++++ THE RECORDS ++++
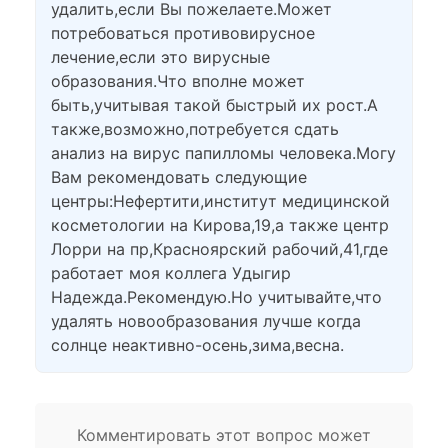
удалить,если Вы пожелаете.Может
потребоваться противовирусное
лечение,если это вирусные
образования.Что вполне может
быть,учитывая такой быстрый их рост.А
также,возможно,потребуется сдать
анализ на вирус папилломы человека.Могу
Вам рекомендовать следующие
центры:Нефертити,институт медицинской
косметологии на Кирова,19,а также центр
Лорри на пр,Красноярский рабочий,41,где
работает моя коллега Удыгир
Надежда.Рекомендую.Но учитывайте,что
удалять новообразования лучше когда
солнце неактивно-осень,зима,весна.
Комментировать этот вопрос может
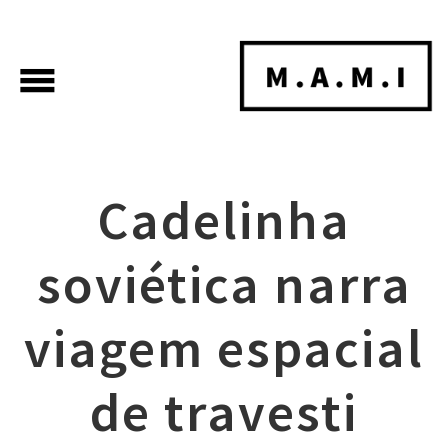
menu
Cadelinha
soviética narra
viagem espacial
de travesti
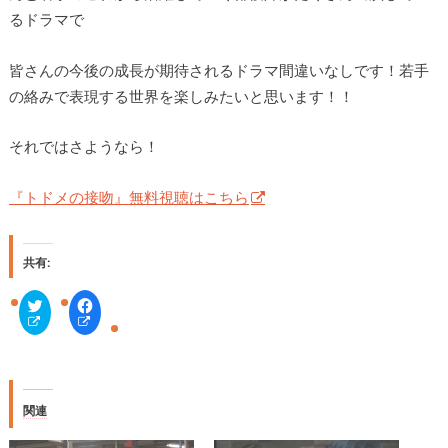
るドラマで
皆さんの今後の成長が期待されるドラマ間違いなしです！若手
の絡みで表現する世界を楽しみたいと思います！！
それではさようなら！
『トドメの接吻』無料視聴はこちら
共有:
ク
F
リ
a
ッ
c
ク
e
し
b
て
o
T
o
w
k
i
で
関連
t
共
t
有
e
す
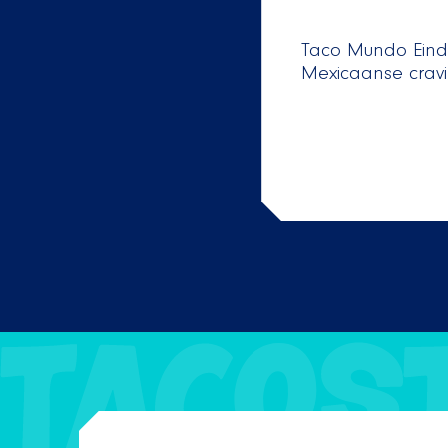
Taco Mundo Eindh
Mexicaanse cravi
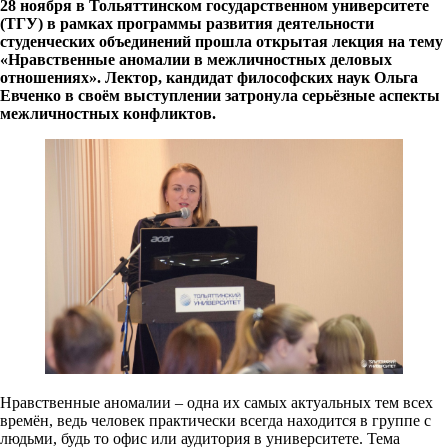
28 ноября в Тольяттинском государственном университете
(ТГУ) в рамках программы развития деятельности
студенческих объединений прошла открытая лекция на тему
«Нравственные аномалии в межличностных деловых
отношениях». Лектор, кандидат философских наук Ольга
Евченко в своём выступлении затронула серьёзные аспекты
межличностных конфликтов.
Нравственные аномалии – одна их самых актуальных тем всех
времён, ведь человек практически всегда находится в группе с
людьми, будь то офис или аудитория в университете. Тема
++++
++++ THE RECORDS ++++
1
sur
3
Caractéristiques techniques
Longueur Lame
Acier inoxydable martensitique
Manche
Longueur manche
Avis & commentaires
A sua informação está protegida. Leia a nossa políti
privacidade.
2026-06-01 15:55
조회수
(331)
++++
++++ THE RECORDS ++++
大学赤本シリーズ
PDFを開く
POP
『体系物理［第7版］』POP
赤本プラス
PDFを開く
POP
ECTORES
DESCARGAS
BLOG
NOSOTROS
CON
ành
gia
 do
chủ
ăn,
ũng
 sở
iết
++++
## WHAT IS BEING ASKED
Look over the records above and copy each line that includes the string "также".

## EXERCISE RESPONSE
также,возможно,потребуется сдать
косметологии на Кирова,19,а также центр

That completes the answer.